To round out the day, I had to walk five blocks in sub-zero snow storm and stepped into five inches of icy slush. You know, I'm sure Chicago is a fine city once it thaws out --- but I'd rather vacation in Detroit than go to Chi-town in the winter. Anyway, by the time I arrived at the Obama rally, I was soaking wet, sick as a dog, and the security line stretched on for an eternity. To maintain my sanity and health, I was chugging Liquid Tylenol shots and Advil chasers. It wasn't a pretty sight.
As you might imagine, I was bobbing and weaving by the time I got to the screening booth.
First, I had to allow a dog to sniff my equipment --- about 30 pounds of bells and whistles organized and crafted by the fine folks at Fox News Radio's Master Control. Then, came the fun part.
They stopped short of making me strip down to my skivvies, but it was close. Out came the wallet, camera, Blackberry, keys, loose change, pocket lint. Once I had unloaded by bounty, the agent motioned for me to step through the metal detector. I took one step forward before I was ordered to stop.
"Sir, we need to examine the contents of your paper bag," said the agent. I had forgotten that I had grabbed an Italian Beef sandwich for dinner. It was wrapped up in a paper bag. I suggested to the officer that he had to be kidding. He wasn't. I unwrapped the sandwich and presented it to the officer for inspection.
I had no idea an Italian Beef sandwich was considered a weapon of mass destruction. Of course, you never know what devious device could be lurking beneath the tomatoes.
Once my sandwich cleared security, I was ushered through the metal detector which promptly beeped. Ever since my open heart surgery, I have a tendency to beep --- what with all that metal in my chest. And that -- my friends --- led to the infamous body search.
I gladly complied as they ordered me to assume the position and prepare for the pat-down. I suppose now would be a good time to explain that I am quite ticklish --- quite ticklish.
Once Officer Cold Fingers hit the waistline I began to fidget. From that point it was all downhill as I began to uncontrollably jerk and twitch --- all the while trying to stifle an embarassing laugh. "Is there a problem," he asked.

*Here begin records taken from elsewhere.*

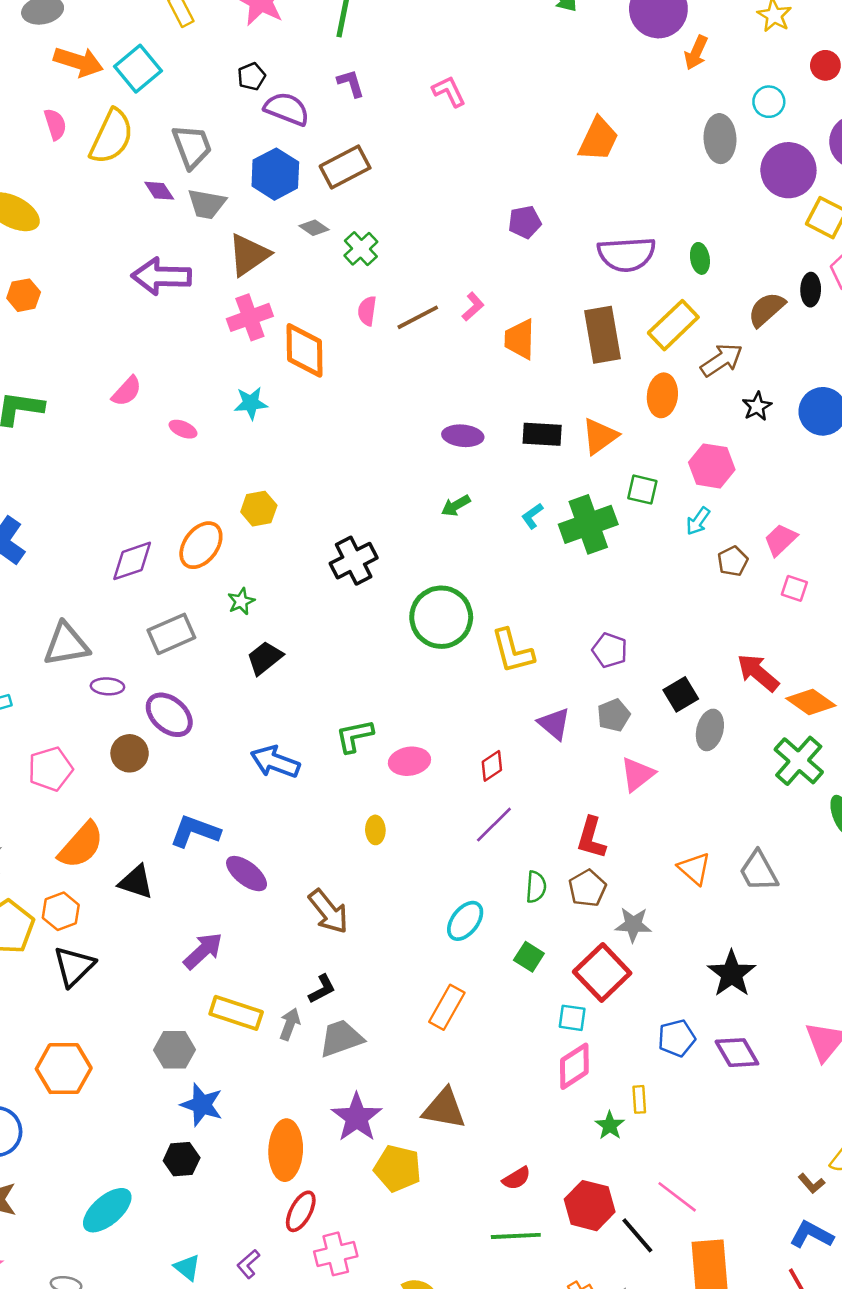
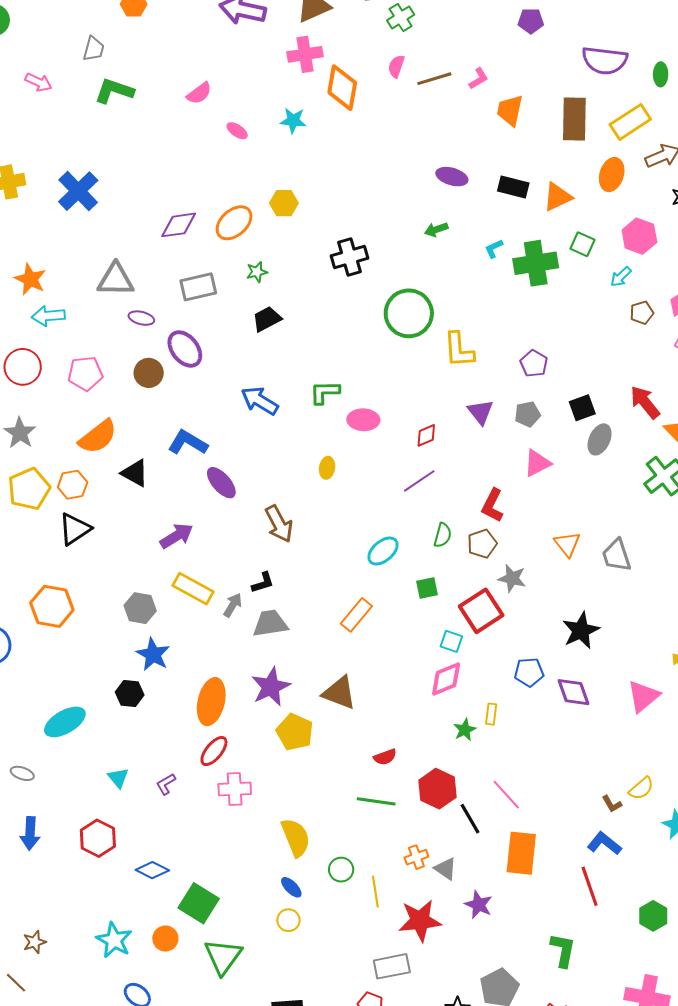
green square: (529, 957) -> (427, 588), turned 35

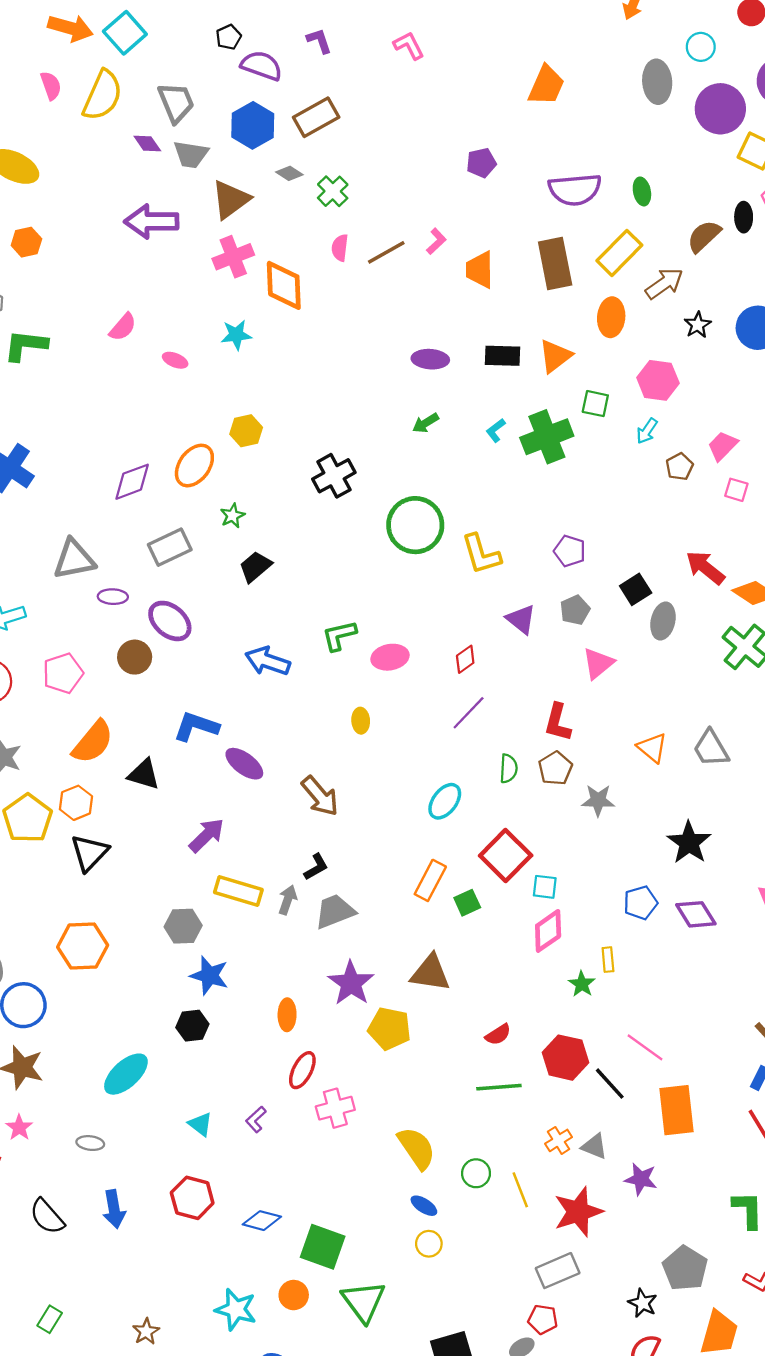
green square: (427, 588) -> (467, 903), moved
red square: (481, 611) -> (506, 856), moved
orange ellipse: (211, 702) -> (287, 1015), size x0.6

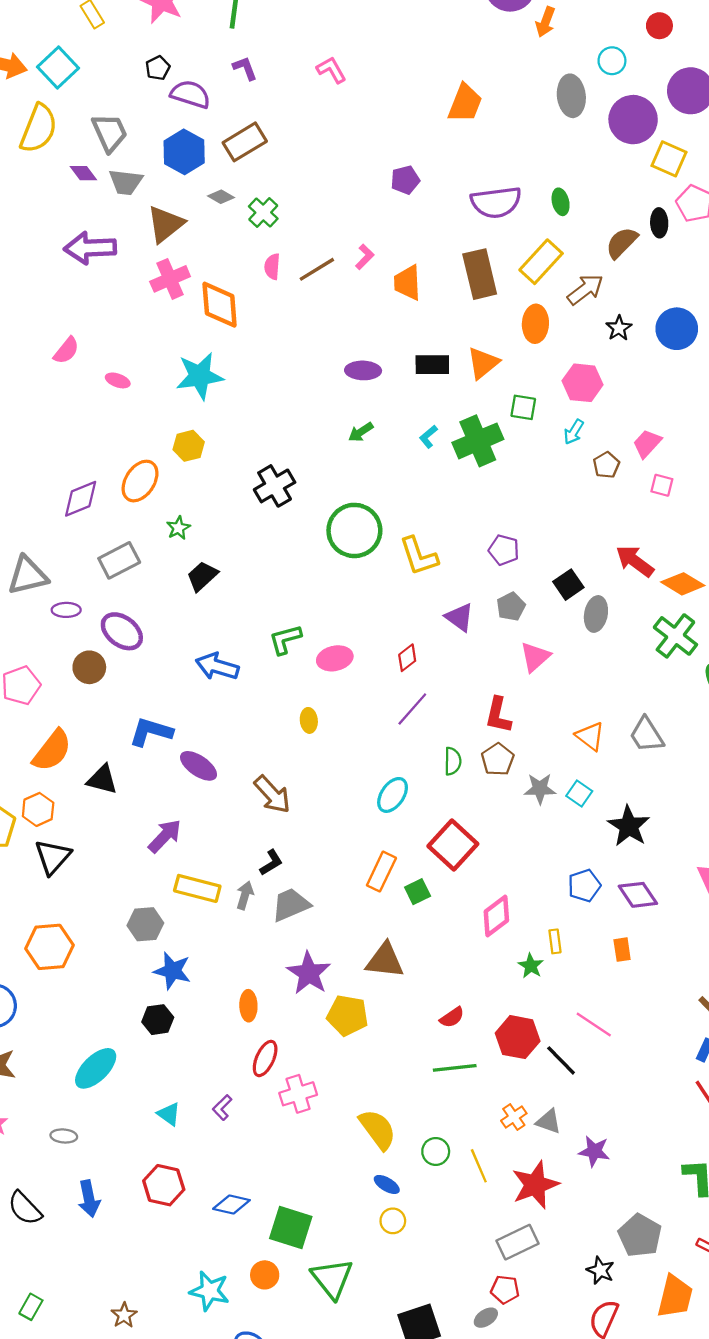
cyan star: (236, 335) -> (200, 376), moved, size x1.6
cyan square: (545, 887) -> (579, 793), moved, turned 30
orange rectangle: (676, 1110) -> (622, 950), moved, size x0.5

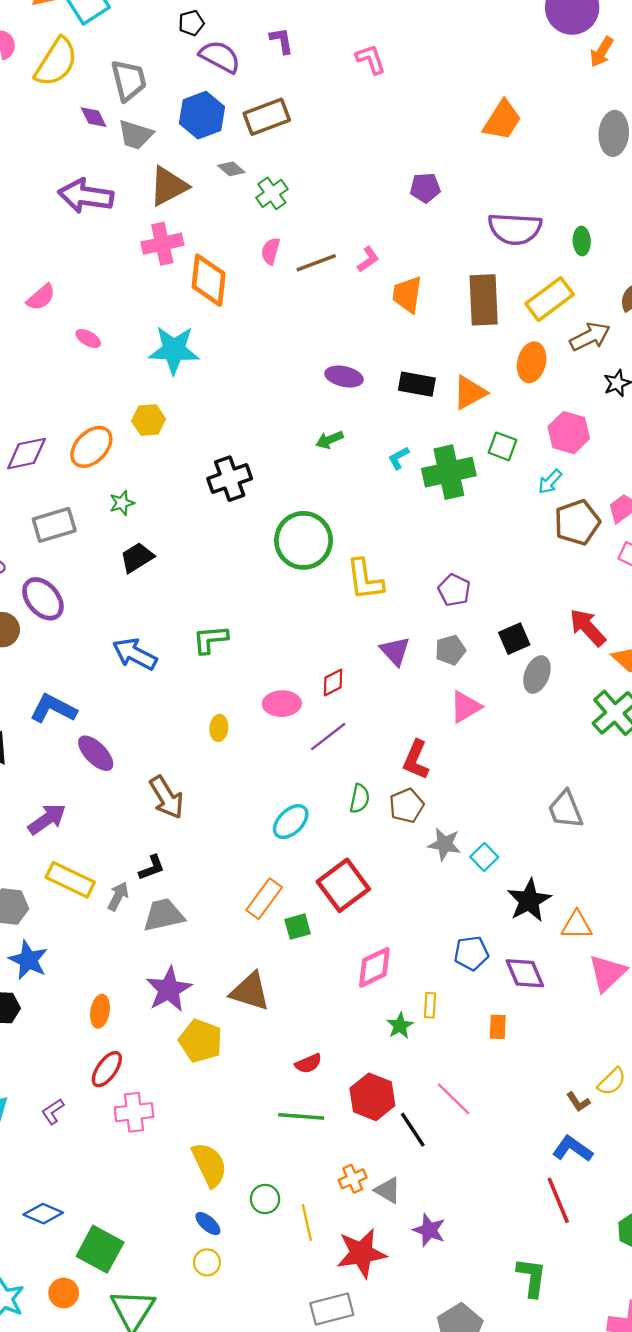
brown pentagon: (606, 465) -> (577, 522), size x1.6
pink ellipse: (335, 658) -> (282, 704), moved
orange triangle: (590, 736) -> (577, 925), moved, turned -48

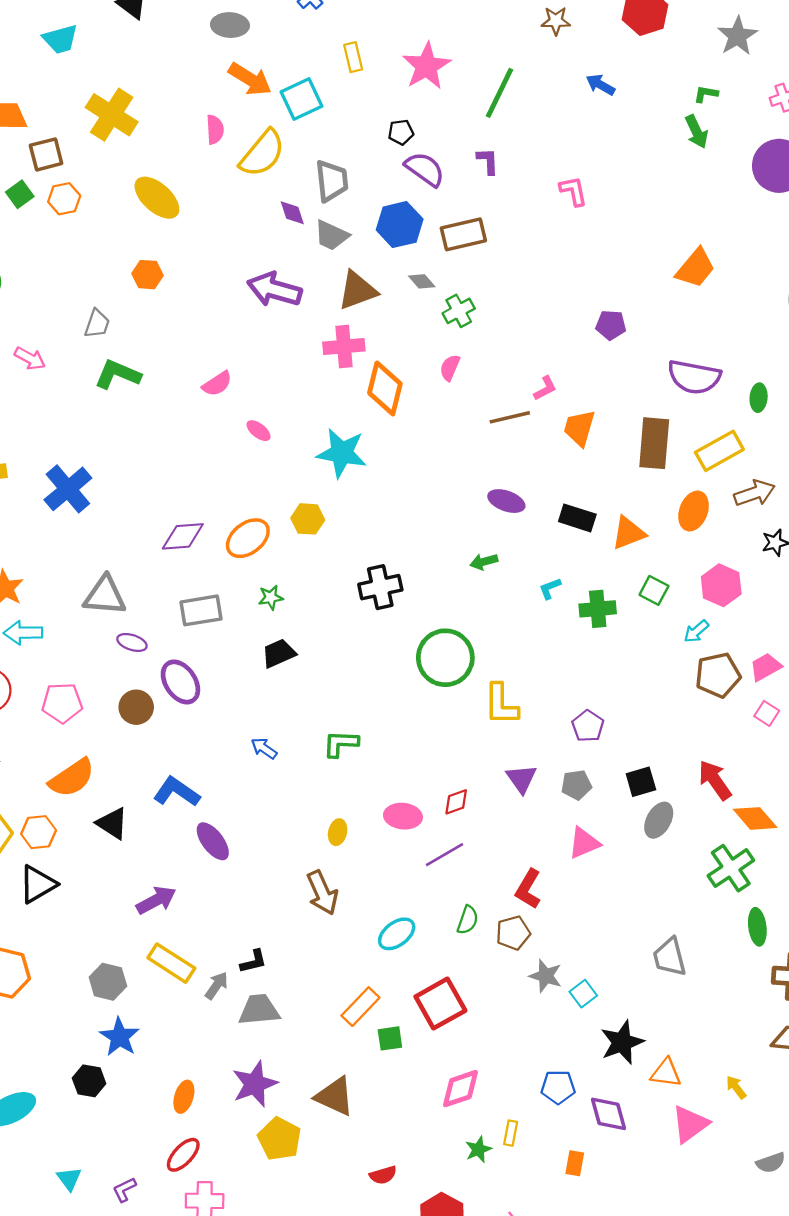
brown line: (316, 263) -> (510, 417), moved
green cross: (449, 472) -> (598, 609), size x0.7
blue arrow: (135, 654) -> (264, 748), size x0.6
brown arrow: (166, 797) -> (322, 893), moved

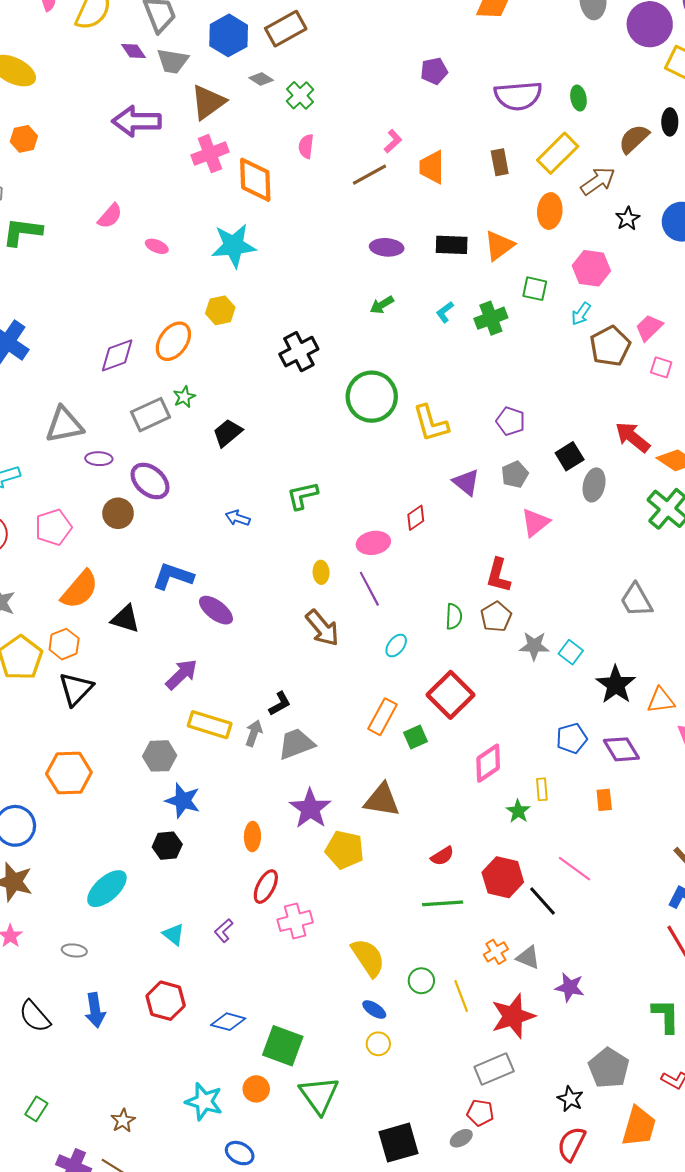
brown rectangle: (654, 443) -> (500, 162), size x0.6
green star: (271, 597) -> (184, 397), moved
purple line: (445, 855) -> (369, 589), moved, turned -72
cyan ellipse: (397, 934) -> (396, 646), size x0.7

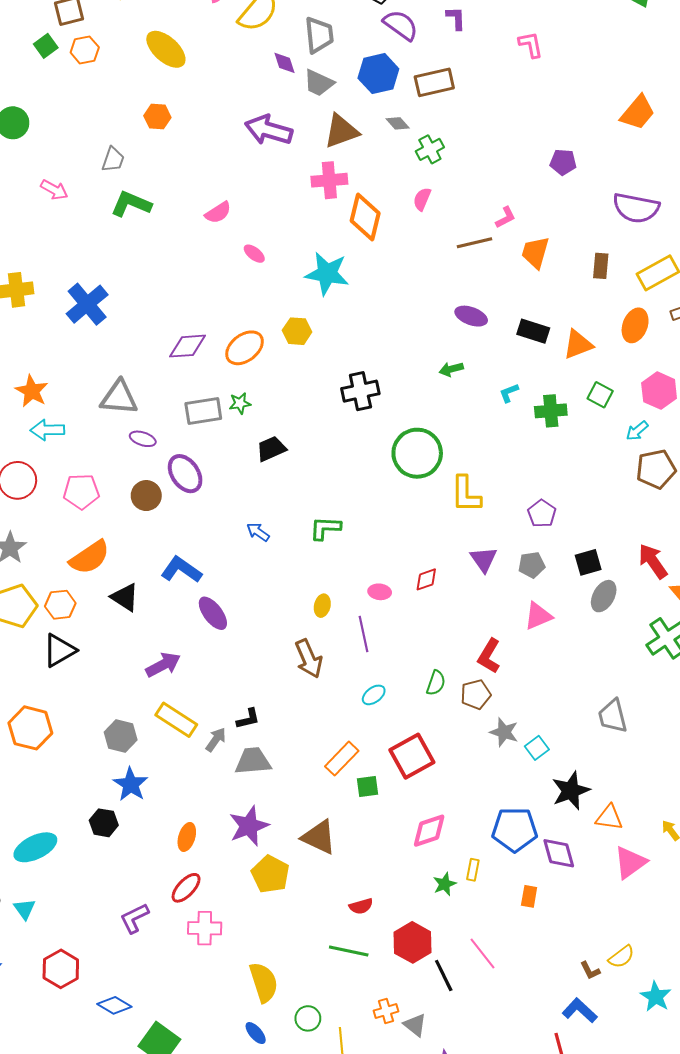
pink ellipse: (373, 543) -> (380, 592), size x0.7
blue pentagon: (572, 738) -> (515, 830), size x1.5
purple L-shape: (224, 931) -> (134, 918), size x1.4
cyan triangle: (174, 934) -> (25, 909), moved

I politely explained that I wasn't used to someone rummaging around in my nether-regions. I don't believe Officer Cold Fingers was amused.
A few minutes later, though, all was well. I was deemed "all clear" and allowed to proceed with my duties, so I thanked the officers, took a bite out of my sandwich and went about my business.
I've been reflecting on my experiences with the TSA and frankly, I'm a bit jaded. And I have a feeling I'm not alone. They've left a string of wounded hearts at airports across the fruited plain. We bare our souls to these strangers in the night. They probe the very cockles of our hearts and caress our bodies with their sanitized rubber gloves. And for what? Is it all for one meaningless intimate affair in the sterile confines of a security checkpoint standing there emotionally drained in our sock feet?
After all of that, you'd think the government could spring for a pack of cigarettes --- or at least a curiously strong breath mint.